=== Activity ===
All of the entries need to be printed again exactly; pictures are the only thing to omit.

━━━━━━━━━━━━━━━━━━━━━━━━━━━━━━

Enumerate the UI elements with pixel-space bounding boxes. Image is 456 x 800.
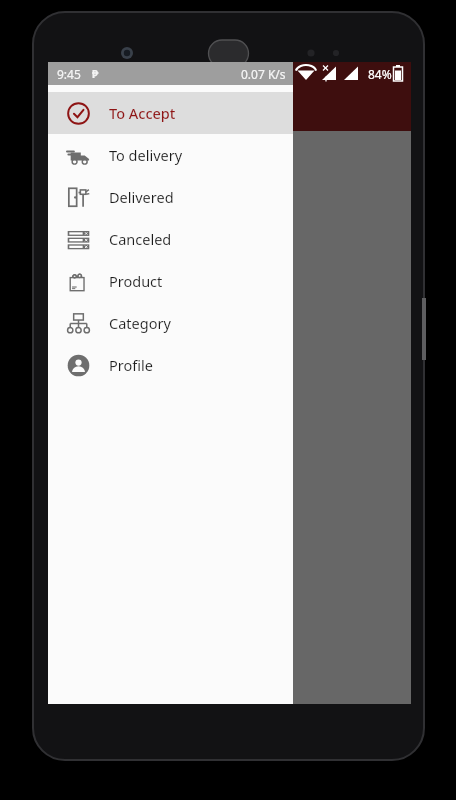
button[interactable]: Profile <box>48 344 293 386</box>
button[interactable]: Category <box>48 302 293 344</box>
staticText: To Accept <box>109 103 176 123</box>
staticText: Product <box>109 271 163 291</box>
button[interactable]: Canceled <box>48 218 293 260</box>
staticText: 0.07 K/s <box>241 66 286 82</box>
staticText: Canceled <box>109 229 172 249</box>
staticText: 9:45 <box>57 66 81 82</box>
button[interactable]: Product <box>48 260 293 302</box>
staticText: Category <box>109 313 171 333</box>
button[interactable]: To Accept <box>48 92 293 134</box>
staticText: ₱ <box>92 66 99 81</box>
button[interactable]: To delivery <box>48 134 293 176</box>
button[interactable]: Delivered <box>48 176 293 218</box>
staticText: To delivery <box>109 145 183 165</box>
staticText: Delivered <box>109 187 174 207</box>
staticText: Profile <box>109 355 153 375</box>
staticText: 84% <box>368 66 392 82</box>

━━━━━━━━━━━━━━━━━━━━━━━━━━━━━━

=== Solution to this task ===
Enumerate the UI elements with pixel-space bounding boxes. Image is 456 x 800.
button[interactable]: Profile <box>48 344 293 386</box>
button[interactable]: Category <box>48 302 293 344</box>
staticText: To Accept <box>109 103 176 123</box>
staticText: Product <box>109 271 163 291</box>
button[interactable]: Canceled <box>48 218 293 260</box>
staticText: 0.07 K/s <box>241 66 286 82</box>
staticText: Canceled <box>109 229 172 249</box>
staticText: 9:45 <box>57 66 81 82</box>
button[interactable]: Product <box>48 260 293 302</box>
staticText: Category <box>109 313 171 333</box>
button[interactable]: To Accept <box>48 92 293 134</box>
staticText: ₱ <box>92 66 99 81</box>
button[interactable]: To delivery <box>48 134 293 176</box>
button[interactable]: Delivered <box>48 176 293 218</box>
staticText: To delivery <box>109 145 183 165</box>
staticText: Delivered <box>109 187 174 207</box>
staticText: Profile <box>109 355 153 375</box>
staticText: 84% <box>368 66 392 82</box>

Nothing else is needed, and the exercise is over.